Deals

Boohoo Group has acquired the remaining shares in prettylittlething.com after refuting allegations that it overstated the profitability of its subsidiary.

Shares in the group fell 5.8 per cent on Tuesday then another 4.3% on Wednesday after short seller ShadowFall claimed boohoo has provided “a misleading impression” of its free cash flow and understated costs associated with PLT.

PLT was co-founded by CEO Umar Kamani, the son of boohoo chair and co-founder Mahmud Kamani.

boohoo bought a 66% stake in PrettyLittleThing for £3.3m in 2016 and had the option to acquire the remaining 34% stake from minority shareholders Umar Kamani and Paul Papworth by 2022, which it has quickly taken up following the publication of ShadowFall’s 53-page report.

The deal is for an initial consideration of £269.8m, potentially rising to £323.8m, with Umar Kamani, Papworth and the senior management team remaining in place.

Boohoo Group recently raised £200m via an equity placing to take “advantage of numerous opportunities that are likely to emerge in the global fashion industry over the coming months”.

“We see a risk that BOO doesn’t use its recent cash call for mergers & acquisitions, but instead combines it with its considerable £241 million net cash, to be paid to BOO’s chair’s son, through material dividends and a potential PrettyLittleThing [non-controlling interest] buy-out,” stated ShadowFall in its report.

The short seller claims that it “seeks truths hidden by aggressive corporate accounting, flawed business models and unethical practices within listed companies, exposing situations where market value exceeds intrinsic value”.

Boohoo issued a rebuttal on Wednesday. “All inter-company transactions are conducted on an arms’ length basis,” it stated.

“The group operates a multi-brand strategy with the profitability of its more established brands such as boohoo and PLT being significantly ahead of the group’s adjusted Ebitda margin of 10.2%; with that higher margin being reinvested into new opportunities and brands that the Group has started or acquired in recent years such as boohooMAN, Nasty Gal, MissPap, Karen Millen and Coast.”

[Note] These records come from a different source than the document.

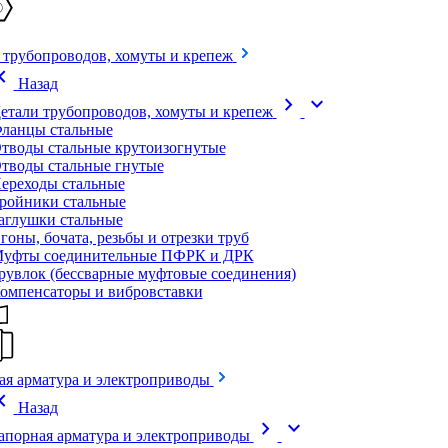
 трубопроводов, хомуты и крепеж
on_left
Назад
chevron_right
expand_more
етали трубопроводов, хомуты и крепеж
ланцы стальные
тводы стальные крутоизогнутые
тводы стальные гнутые
ереходы стальные
ройники стальные
аглушки стальные
гоны, бочата, резьбы и отрезки труб
уфты соединительные ПФРК и ДРК
рувлок (бессварные муфтовые соединения)
омпенсаторы и вибровставки
ая арматура и электроприводы
on_left
Назад
chevron_right
expand_more
апорная арматура и электроприводы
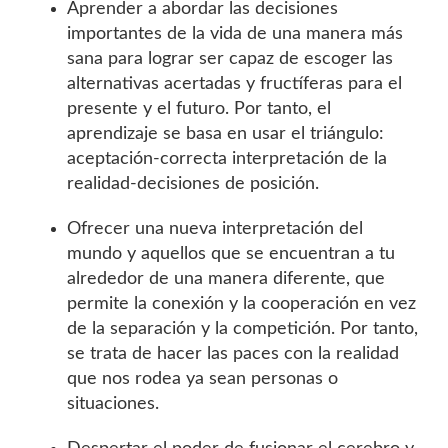
Aprender a abordar las decisiones
importantes de la vida de una manera más
sana para lograr ser capaz de escoger las
alternativas acertadas y fructíferas para el
presente y el futuro. Por tanto, el
aprendizaje se basa en usar el triángulo:
aceptación-correcta interpretación de la
realidad-decisiones de posición.
Ofrecer una nueva interpretación del
mundo y aquellos que se encuentran a tu
alrededor de una manera diferente, que
permite la conexión y la cooperación en vez
de la separación y la competición. Por tanto,
se trata de hacer las paces con la realidad
que nos rodea ya sean personas o
situaciones.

In announcing the acquisition of the remaining shares in PLT on Thursday morning, the group stated: “By acquiring the remaining 34% stake in PLT today, the group is taking an important further step towards achieving its vision to lead the fashion eCommerce market globally by accelerating full ownership of a brand that is in high growth with enormous growth potential ahead of it, in a transaction that creates significant value for the group’s shareholders.”

Boohoo Group claims PLT generated £516m of net sales in the year ending 29th February 2020 – compared with £55m in the year ending 28th February 2017 – and said its adjusted after-tax profit for the most recent period was £86m.

It said it had returned £69.9m of this to shareholders, with the difference of £16m “the minority shareholders’ 34% interest in the adjusted after tax profits of PLT”.

Umar Kamani said: “This deal represents another milestone in our journey at PLT. Since being a disruptive start-up in 2012 to a global fashion brand that generates over half a billion pounds in sales today, I am incredibly proud of what my team and I have achieved in such a short period of time.

“The team and myself have big ambitions for the brand, and I’m incredibly excited about what the future holds for PLT as it embarks on the next stage of its global journey as a fully-owned part of the boohoo group.”

John Lyttle, Group CEO, commented: “We are delighted to be acquiring the remaining 34% stake in PLT. It has been a brand that has delivered strong growth as part of the boohoo group’s platform, and has a great future ahead of it in the UK and overseas.

“I look forward to building on the great working relationship with Umar and the senior team at PLT as the Group continues to move forwards with its multi-brand strategy as part of its vision to lead the fashion e-commerce market globally.”